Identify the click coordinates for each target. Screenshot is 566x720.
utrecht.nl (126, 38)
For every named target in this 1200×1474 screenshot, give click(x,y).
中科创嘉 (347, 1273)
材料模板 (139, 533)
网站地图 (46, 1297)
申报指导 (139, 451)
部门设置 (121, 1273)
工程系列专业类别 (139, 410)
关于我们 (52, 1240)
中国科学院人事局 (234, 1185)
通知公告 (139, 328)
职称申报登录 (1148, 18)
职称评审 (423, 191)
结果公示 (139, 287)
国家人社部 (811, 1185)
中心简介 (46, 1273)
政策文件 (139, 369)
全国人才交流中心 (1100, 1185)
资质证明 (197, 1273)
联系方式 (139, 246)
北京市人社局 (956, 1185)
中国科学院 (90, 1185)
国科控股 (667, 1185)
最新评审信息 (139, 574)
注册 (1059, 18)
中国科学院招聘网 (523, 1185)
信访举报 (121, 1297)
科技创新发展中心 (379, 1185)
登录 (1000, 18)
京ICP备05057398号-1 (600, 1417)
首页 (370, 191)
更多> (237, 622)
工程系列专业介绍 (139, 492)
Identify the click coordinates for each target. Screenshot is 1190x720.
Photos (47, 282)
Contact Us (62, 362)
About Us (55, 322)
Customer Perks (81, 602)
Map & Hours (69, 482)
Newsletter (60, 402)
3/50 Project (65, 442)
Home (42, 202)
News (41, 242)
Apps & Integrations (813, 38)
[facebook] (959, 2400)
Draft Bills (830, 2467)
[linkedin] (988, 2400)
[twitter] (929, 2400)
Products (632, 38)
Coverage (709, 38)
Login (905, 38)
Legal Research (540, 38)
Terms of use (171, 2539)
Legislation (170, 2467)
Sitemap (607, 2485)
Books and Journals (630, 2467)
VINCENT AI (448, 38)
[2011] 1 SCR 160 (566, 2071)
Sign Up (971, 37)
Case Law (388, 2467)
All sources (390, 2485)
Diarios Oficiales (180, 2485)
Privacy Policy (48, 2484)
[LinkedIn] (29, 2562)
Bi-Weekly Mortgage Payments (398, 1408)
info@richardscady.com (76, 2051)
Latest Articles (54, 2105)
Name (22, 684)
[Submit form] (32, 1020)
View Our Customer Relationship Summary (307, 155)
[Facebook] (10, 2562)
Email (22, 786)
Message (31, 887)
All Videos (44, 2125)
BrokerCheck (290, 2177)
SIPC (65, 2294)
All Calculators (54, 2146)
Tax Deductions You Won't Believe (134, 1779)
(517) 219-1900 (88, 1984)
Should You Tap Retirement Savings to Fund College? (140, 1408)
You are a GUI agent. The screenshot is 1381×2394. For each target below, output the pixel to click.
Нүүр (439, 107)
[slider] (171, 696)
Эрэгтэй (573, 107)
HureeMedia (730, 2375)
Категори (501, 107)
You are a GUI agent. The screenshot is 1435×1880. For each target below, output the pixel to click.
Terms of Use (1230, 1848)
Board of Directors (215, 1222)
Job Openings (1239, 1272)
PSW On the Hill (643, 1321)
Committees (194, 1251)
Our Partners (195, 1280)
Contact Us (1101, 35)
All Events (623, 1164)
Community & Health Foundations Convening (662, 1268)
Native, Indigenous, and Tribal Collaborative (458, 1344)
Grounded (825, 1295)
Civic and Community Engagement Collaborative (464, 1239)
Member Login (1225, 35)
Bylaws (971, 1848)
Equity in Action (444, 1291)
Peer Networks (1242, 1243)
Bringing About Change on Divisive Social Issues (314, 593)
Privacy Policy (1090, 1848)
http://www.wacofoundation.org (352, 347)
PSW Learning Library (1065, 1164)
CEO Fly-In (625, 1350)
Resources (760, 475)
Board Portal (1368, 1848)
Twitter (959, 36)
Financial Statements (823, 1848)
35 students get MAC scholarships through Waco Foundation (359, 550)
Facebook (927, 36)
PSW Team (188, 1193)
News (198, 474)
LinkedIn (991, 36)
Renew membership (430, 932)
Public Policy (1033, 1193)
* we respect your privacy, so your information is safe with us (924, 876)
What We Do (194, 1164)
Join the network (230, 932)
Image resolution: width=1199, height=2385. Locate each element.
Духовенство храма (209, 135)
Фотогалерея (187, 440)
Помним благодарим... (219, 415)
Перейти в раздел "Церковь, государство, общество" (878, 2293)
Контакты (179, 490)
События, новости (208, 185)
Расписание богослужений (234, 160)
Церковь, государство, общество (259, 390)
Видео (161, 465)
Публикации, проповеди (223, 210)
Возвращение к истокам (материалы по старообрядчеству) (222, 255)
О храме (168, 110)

***

◆ TASK ITEM: The records above must be retyped in full, exactly.

◆ RESPONSE:
Identify the click coordinates for each target. Screenshot is 566x720.
utrecht.nl (126, 38)
For every named target in this 1200×1474 screenshot, give click(x,y).
中科创嘉 (347, 1273)
材料模板 (139, 533)
网站地图 (46, 1297)
申报指导 (139, 451)
部门设置 (121, 1273)
工程系列专业类别 (139, 410)
关于我们 (52, 1240)
中国科学院人事局 (234, 1185)
通知公告 (139, 328)
职称申报登录 (1148, 18)
职称评审 (423, 191)
结果公示 (139, 287)
国家人社部 (811, 1185)
中心简介 (46, 1273)
政策文件 (139, 369)
全国人才交流中心 (1100, 1185)
资质证明 (197, 1273)
联系方式 (139, 246)
北京市人社局 (956, 1185)
中国科学院 (90, 1185)
国科控股 (667, 1185)
最新评审信息 (139, 574)
注册 (1059, 18)
中国科学院招聘网 (523, 1185)
信访举报 (121, 1297)
科技创新发展中心 (379, 1185)
登录 (1000, 18)
京ICP备05057398号-1 (600, 1417)
首页 (370, 191)
更多> (237, 622)
工程系列专业介绍 (139, 492)
Identify the click coordinates for each target. Screenshot is 1190x720.
Photos (47, 282)
Contact Us (62, 362)
About Us (55, 322)
Customer Perks (81, 602)
Map & Hours (69, 482)
Newsletter (60, 402)
3/50 Project (65, 442)
Home (42, 202)
News (41, 242)
Apps & Integrations (813, 38)
[facebook] (959, 2400)
Draft Bills (830, 2467)
[linkedin] (988, 2400)
[twitter] (929, 2400)
Products (632, 38)
Coverage (709, 38)
Login (905, 38)
Legal Research (540, 38)
Terms of use (171, 2539)
Legislation (170, 2467)
Sitemap (607, 2485)
Books and Journals (630, 2467)
VINCENT AI (448, 38)
[2011] 1 SCR 160 (566, 2071)
Sign Up (971, 37)
Case Law (388, 2467)
All sources (390, 2485)
Diarios Oficiales (180, 2485)
Privacy Policy (48, 2484)
[LinkedIn] (29, 2562)
Bi-Weekly Mortgage Payments (398, 1408)
info@richardscady.com (76, 2051)
Latest Articles (54, 2105)
Name (22, 684)
[Submit form] (32, 1020)
View Our Customer Relationship Summary (307, 155)
[Facebook] (10, 2562)
Email (22, 786)
Message (31, 887)
All Videos (44, 2125)
BrokerCheck (290, 2177)
SIPC (65, 2294)
All Calculators (54, 2146)
Tax Deductions You Won't Believe (134, 1779)
(517) 219-1900 (88, 1984)
Should You Tap Retirement Savings to Fund College? (140, 1408)
You are a GUI agent. The screenshot is 1381×2394. For each target below, output the pixel to click.
Нүүр (439, 107)
[slider] (171, 696)
Эрэгтэй (573, 107)
HureeMedia (730, 2375)
Категори (501, 107)
You are a GUI agent. The screenshot is 1435×1880. For each target below, output the pixel to click.
Terms of Use (1230, 1848)
Board of Directors (215, 1222)
Job Openings (1239, 1272)
PSW On the Hill (643, 1321)
Committees (194, 1251)
Our Partners (195, 1280)
Contact Us (1101, 35)
All Events (623, 1164)
Community & Health Foundations Convening (662, 1268)
Native, Indigenous, and Tribal Collaborative (458, 1344)
Grounded (825, 1295)
Civic and Community Engagement Collaborative (464, 1239)
Member Login (1225, 35)
Bylaws (971, 1848)
Equity in Action (444, 1291)
Peer Networks (1242, 1243)
Bringing About Change on Divisive Social Issues (314, 593)
Privacy Policy (1090, 1848)
http://www.wacofoundation.org (352, 347)
PSW Learning Library (1065, 1164)
CEO Fly-In (625, 1350)
Resources (760, 475)
Board Portal (1368, 1848)
Twitter (959, 36)
Financial Statements (823, 1848)
35 students get MAC scholarships through Waco Foundation (359, 550)
Facebook (927, 36)
PSW Team (188, 1193)
News (198, 474)
LinkedIn (991, 36)
Renew membership (430, 932)
Public Policy (1033, 1193)
* we respect your privacy, so your information is safe with us (924, 876)
What We Do (194, 1164)
Join the network (230, 932)
Image resolution: width=1199, height=2385. Locate each element.
Духовенство храма (209, 135)
Фотогалерея (187, 440)
Помним благодарим... (219, 415)
Перейти в раздел "Церковь, государство, общество" (878, 2293)
Контакты (179, 490)
События, новости (208, 185)
Расписание богослужений (234, 160)
Церковь, государство, общество (259, 390)
Видео (161, 465)
Публикации, проповеди (223, 210)
Возвращение к истокам (материалы по старообрядчеству) (222, 255)
О храме (168, 110)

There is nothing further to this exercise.